Mehmet Ali Ağca'nın yargılandığı 'yağma' davasında yeni ayrıntılar: Elini masaya vurup tehdit etmiş

Gazeteci Abdi İpekçi'ye 1 Şubat 1979'da suikast düzenleyerek öldüren ve 13 Mayıs 1981'de Papa 2. Ioannes Paulus'a düzenlendiği suikast ile elinden ve karnından yaralanmasına neden olan Mehmet Ali Ağca’nın 5 kişiyle birlikte ‘Yağma’ suçundan yargılandığı davada tanık dinlendi. Tanık Ahmet Gülmedi ifadesinde, "Bizi görüşmeye çağırdılar. Ağca o görüşmede, müşteki Gökhan’a 'Sen zenginsin, altında lüks araban var.
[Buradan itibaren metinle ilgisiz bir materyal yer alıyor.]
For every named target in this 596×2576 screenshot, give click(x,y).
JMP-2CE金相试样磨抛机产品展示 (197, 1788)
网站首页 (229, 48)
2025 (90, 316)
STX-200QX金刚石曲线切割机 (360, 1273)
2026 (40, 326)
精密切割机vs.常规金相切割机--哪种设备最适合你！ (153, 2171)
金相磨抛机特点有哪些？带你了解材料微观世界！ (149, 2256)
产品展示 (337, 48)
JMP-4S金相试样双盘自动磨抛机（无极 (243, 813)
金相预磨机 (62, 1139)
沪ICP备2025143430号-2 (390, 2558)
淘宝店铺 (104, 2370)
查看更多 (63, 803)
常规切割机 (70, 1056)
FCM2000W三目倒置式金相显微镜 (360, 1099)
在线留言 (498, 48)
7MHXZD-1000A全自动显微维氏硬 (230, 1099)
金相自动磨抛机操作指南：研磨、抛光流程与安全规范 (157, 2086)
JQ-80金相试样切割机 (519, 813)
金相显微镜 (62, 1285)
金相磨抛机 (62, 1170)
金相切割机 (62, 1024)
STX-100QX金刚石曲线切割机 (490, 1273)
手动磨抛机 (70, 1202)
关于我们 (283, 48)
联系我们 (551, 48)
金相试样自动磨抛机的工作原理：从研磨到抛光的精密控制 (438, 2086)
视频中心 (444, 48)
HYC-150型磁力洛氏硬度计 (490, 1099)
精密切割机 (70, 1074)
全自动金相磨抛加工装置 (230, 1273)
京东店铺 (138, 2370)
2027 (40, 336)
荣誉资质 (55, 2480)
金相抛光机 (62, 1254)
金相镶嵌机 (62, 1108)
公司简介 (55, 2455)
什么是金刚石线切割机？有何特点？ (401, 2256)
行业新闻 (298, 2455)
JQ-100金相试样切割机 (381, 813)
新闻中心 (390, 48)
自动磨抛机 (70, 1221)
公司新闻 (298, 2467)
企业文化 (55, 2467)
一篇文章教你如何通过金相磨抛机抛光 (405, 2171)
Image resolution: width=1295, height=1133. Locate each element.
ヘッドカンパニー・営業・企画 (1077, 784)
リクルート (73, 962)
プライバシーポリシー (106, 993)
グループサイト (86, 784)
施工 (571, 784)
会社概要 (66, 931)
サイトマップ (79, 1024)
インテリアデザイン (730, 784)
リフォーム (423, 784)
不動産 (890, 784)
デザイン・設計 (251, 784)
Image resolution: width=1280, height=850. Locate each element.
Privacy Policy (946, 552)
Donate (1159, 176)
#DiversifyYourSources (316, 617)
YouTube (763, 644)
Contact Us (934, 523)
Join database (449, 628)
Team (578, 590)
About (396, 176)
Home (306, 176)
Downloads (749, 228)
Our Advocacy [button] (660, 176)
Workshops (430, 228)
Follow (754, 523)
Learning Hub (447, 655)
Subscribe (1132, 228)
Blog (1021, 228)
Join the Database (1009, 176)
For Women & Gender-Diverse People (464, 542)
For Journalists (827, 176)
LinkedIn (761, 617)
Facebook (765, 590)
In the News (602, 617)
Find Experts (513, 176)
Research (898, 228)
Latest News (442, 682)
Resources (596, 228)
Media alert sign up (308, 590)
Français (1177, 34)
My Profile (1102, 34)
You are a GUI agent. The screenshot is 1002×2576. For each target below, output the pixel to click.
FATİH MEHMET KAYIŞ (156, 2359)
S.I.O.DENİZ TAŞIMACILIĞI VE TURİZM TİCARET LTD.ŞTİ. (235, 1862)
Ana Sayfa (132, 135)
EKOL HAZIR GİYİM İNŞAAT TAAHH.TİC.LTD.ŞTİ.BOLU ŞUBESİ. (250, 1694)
Bu daireyi bu adamlara vereceksin. Senin 4-5 dairen var, bunlar gariban insanlar. Senin evini de, işine saat kaçta gittiğini de, çocuğunu da biliyorum’ dedi. Tehdit etti" şeklinde konuştu.

ÇOCUKLARIYLA TEHDİT ETMİŞ

Bahçelievler'de 2021 yılında bir daireyi borçları karşılığı üzerine alan Gökhan Soylu, aralarında soyadını Aslan olarak değiştiren Mehmet Ali Ağca'nın da olduğu 5 kişi ile görüştü. Soylu bu görüşmede, Ağca tarafından çocuklarıyla tehdit edildi. Gökhan Soylu yaşanan olaydan korkması nedeniyle evin devrini Mehmet Ali Ağca'ya verdi. Ev, Ağca'nın kızının adına yapılırken, Soylu olaya ilişkin şikayetçi oldu. Olaya ilişkin 5 sanık hakkında 'yağma' suçundan dava açıldı. Bakırköy 24. Ağır ceza Mahkemesinde bugün görülen duruşmaya taraf avukatları katıldı.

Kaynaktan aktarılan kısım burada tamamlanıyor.